Apesar de ter praticamente nascido debaixo de um pé de café, somente há 12 anos comecei a ter um olhar estratégico ou questionador para este agronegócio. Em 2002, quando decidi investigar e entender os posicionamentos do Brasil e de nossos concorrentes, fui sinalizada de que nosso maior competidor era a Colômbia, tanto em qualidade de produto, quanto em posicionamento competitivo.
Se quisermos nos posicionar novamente como líderes, não apenas em quantidade, mas em qualidade, sustentabilidade e tecnologia, precisamos nos mexer e mostrar que estamos nos movendo. Com as limitações e complexidades quando se trata de promoção de um produto brasileiro, criamos alguns objetivos e passamos a tê-los como nossas metas, conscientes de que não tínhamos os mesmos recursos financeiros do Café de Colômbia, mas muita criatividade e a mesma paixão.
Há poucas semanas, tive a honra de visitar na Colômbia o departamento (estado) de Huila, a convite do governo local e da universidade Surcolombiana. Huila é considerada uma das regiões de mais alta qualidade do café e principal ganhadora dos concursos de qualidade Cup of Excellence, considerado a maior referência de qualidade do mercado de cafés especiais.
Para preparar mais produtores para qualidade e para ascensão direta ao mercado, um grupo de empresários e a universidade decidiram criar um concurso de qualidade regional. Para a cerimônia de premiação, foi organizada uma conferência, tendo como tema ou país convidado o Brasil. Três palestrantes brasileiros foram convidados para o evento.
Em um primeiro momento, considerei, no mínimo, curioso o convite. Aquele nosso concorrente que consideramos a referência de marketing do segmento nos considera a referência? Como assim?
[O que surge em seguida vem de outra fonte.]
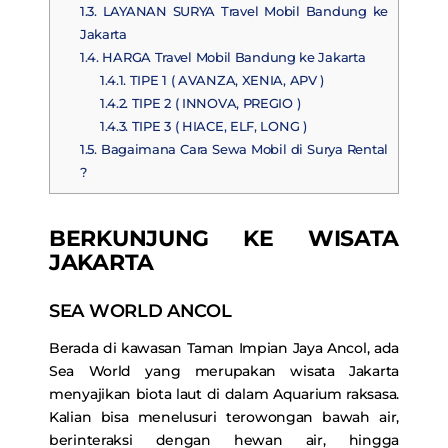
1.3.
LAYANAN SURYA Travel Mobil Bandung ke
Jakarta
1.4.
HARGA Travel Mobil Bandung ke Jakarta
1.4.1.
TIPE 1 ( AVANZA, XENIA, APV )
1.4.2.
TIPE 2 ( INNOVA, PREGIO )
1.4.3.
TIPE 3 ( HIACE, ELF, LONG )
1.5.
Bagaimana Cara Sewa Mobil di Surya Rental
?
BERKUNJUNG KE WISATA
JAKARTA
SEA WORLD ANCOL
Berada di kawasan Taman Impian Jaya Ancol, ada
Sea World yang merupakan wisata Jakarta
menyajikan biota laut di dalam Aquarium raksasa.
Kalian bisa menelusuri terowongan bawah air,
berinteraksi dengan hewan air, hingga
Neste momento, lembrei-me de uma propaganda que aqueles nascidos entre os anos 50 e 70 se recordarão: o que você quer ser quando crescer? Somos considerados como a salsicha por eles. Consideram que temos conseguido mostrar ao mundo a qualidade de nossos produtos, que temos conseguido ser muito mais sustentáveis. Que temos tecnologia e ciência em café como ninguém mais, que sabemos separar e trabalhar de forma diferenciada os cafés comerciais e os cafés especiais. Que surpresa! Nosso concorrente, a quem considerávamos o benchmark do nosso mercado, considera-nos a referência.
Com uma audiência atenta e com mais de 300 pessoas presentes, entre produtores, pesquisadores e estudantes, além do governador, o prefeito, o reitor da universidade e alguns deputados, conversei sobre a experiência de criação da Associação Brasileira de Cafés Especiais (BSCA) e sua trajetória. Respondemos a inúmeras perguntas de pessoas muito curiosas em saber o que temos feito, como estamos organizados, o que deu certo e o que não deu. Interessante... Afinal, quem é referência de quem? Quem é benchmark de quem? Será que temos nos considerado piores do que realmente somos? Será novamente nosso complexo de vira-latas?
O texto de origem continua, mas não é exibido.